Der geldwerte Vorteil für die private Kfz-Nutzung eine Elektro-Dienstwagens wir ab dem Jahr 2019 nur noch hälftig der Besteuerung unterworfen. Wenn also ein Elektro-Dienstwagen ab dem Jahre 2019 angeschafft wird ist ein Steuerbonus möglich. Auch diese Regelung wird vorerst nur drei Jahre gewährt. Wenn Sie statt der 1%-Methode lieber ein ordentliches Fahrtenbuch führen möchten ist auch dies steuerpolitisch gefördert. Bei der Fahrtenbuchmethode wird der Privatanteil ebenfalls hälftig berücksichtigt, soweit es sich um Abschreibung bzw. Leasing oder Miete handelt.

Firmenwagen zur privaten Nutzung ==> siehe Schwerpunkt-Thema hierzu

 

Essensmarken / Restaurantschecks

Essensmarken oder Restaurantschecks sind eine tolle Sache. Etwas aufwendig für den Arbeitgeber, bzw. teuer wenn es über externe Dienstleister abgewickelt wird, aber für den Arbeitnehmer eine super Sache. Letztlich müssen wir ja alle irgendwie zu Mittag essen, korrekt? Meine Mandanten loben Essensmarken als wirksames und einfaches Instrument Mitarbeiter zu binden.

Wie funktioniert das also, Steuern sparen mit Essensmarken?

Der Arbeitgeber übergibt dem Arbeitnehmer für jeden Arbeitstag eine Essensmarke bzw. Restaurantscheck. Der Scheck darf den Wert von max. 6,33 Euro nicht übersteigen. Der Arbeitnehmer muss tatsächlich eine Mahlzeit einnehmen und zahlt mit diesem Scheck. Viele Restaurants, Imbisse und Supermärkte nehmen diese Schecks an.

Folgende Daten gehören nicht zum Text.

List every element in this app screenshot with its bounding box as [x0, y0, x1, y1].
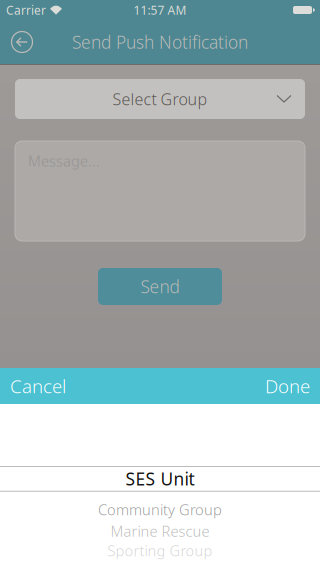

Selbstverständlich darf nur der Mitarbeiter, der nicht auf Dienstreise, Einsatzwechseltätigkeit oder Fahrtätigkeit ist, hiervon profitieren.

Die Regelungen hierzu werden häufiger geändert, es lohnt sich also immer am Ball zu bleiben.

 

 

 

 

Mahlzeiten bei außergewöhnlichen Arbeitseinsätzen

Werden Mahlzeiten vom Arbeitnehmer eingenommen, welche im überwiegend betrieblichen Interesse durchgeführt werden, sind diese steuer- und sozialversicherungsfrei zu gewähren. Der Gesetzgeber sieht hier insbesondere die Teilnahme am Geschäftsessen mit Kunden vor. Das ist verständlich, meist wird hierbei ja betriebliches besprochen.

Aber auch Arbeitsessen, also Essen das aufgrund der bestmöglichen betrieblichen Abläufe gewährt wird, sind steuer- und sozialversicherungsfrei.

 

Gutscheine (44-Euro Gutscheine) _ Warengutscheine

Die sog. 44-Euro Gutscheine sind beliebt, nicht nur bei Arbeitgebern, auch bei Arbeitnehmern.

Warengutscheine, sog. 44-Euro Gutscheine sind, flexibel einsetzbar. Sie können z.B. von amazon, von der Tankstelle oder vom Supermarkt erworben werden. Die Ausgabe muss monatlich direkt an den Arbeitnehmer erfolgen. Wann und für was der Arbeitnehmer den Gutschein einlöst bleibt ihm überlassen. Wichtig ist, dass der Gutschein ausschließlich über einen Euro-Betrag lauten darf und das die Freigrenze von 44-Euro nicht überstiegen wird.

In der Praxis bietet es sich an den Gutscheinwert auf 40 Euro zu deckeln. Somit verbleiben noch 4 Euro im Monat welche für anderes verwendet werden können. Im Falle einer Betriebsprüfung können diese 4 Euro im Monat Betriebsprüfungs-Feststellungen verhindern.

 

Vermietung von Werbeflächen

Vermietet Ihr Arbeitnehmer Ihnen eine Werbefläche auf seinem PKW können Sie dies mit bis zu 21 Euro netto danken.